_DATA SEGMENT_
++++++

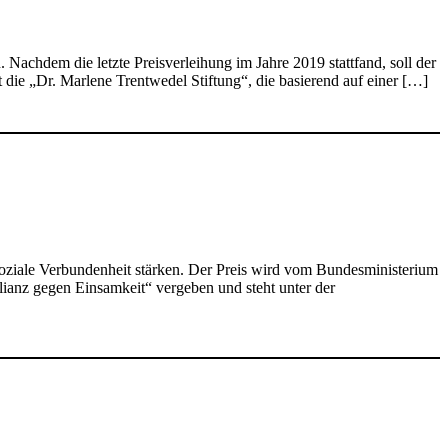
 Nachdem die letzte Preisverleihung im Jahre 2019 stattfand, soll der
 die „Dr. Marlene Trentwedel Stiftung“, die basierend auf einer […]
soziale Verbundenheit stärken. Der Preis wird vom Bundesministerium
nz gegen Einsamkeit“ vergeben und steht unter der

++++++

It would help to have the listing above repeated exactly, with all images removed.

_FINISHED EXERCISE_
 Nachdem die letzte Preisverleihung im Jahre 2019 stattfand, soll der
 die „Dr. Marlene Trentwedel Stiftung“, die basierend auf einer […]
soziale Verbundenheit stärken. Der Preis wird vom Bundesministerium
nz gegen Einsamkeit“ vergeben und steht unter der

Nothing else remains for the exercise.